═════ PROVIDED ENTRIES ═════

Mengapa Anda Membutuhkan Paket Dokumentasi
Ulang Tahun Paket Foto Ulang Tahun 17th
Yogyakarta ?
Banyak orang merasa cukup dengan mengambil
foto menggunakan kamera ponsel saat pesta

═════
═════ PROVIDED ENTRIES ═════

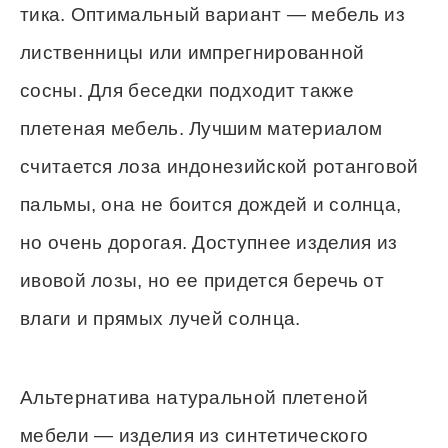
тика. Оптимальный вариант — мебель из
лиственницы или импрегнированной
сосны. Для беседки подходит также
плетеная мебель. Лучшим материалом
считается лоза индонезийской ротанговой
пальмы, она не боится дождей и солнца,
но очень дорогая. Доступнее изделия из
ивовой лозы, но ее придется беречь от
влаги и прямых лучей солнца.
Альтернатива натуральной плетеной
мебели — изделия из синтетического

═════

• TASK STATEMENT: There is a line with "Mengapa Anda Membutuhkan Paket Dokumentasi" and a line with "foto menggunakan kamera ponsel saat pesta" above. Copy exactly those two lines and all lines between them, with nothing else.

• SOLUTION TO THIS TASK:
Mengapa Anda Membutuhkan Paket Dokumentasi
Ulang Tahun Paket Foto Ulang Tahun 17th
Yogyakarta ?
Banyak orang merasa cukup dengan mengambil
foto menggunakan kamera ponsel saat pesta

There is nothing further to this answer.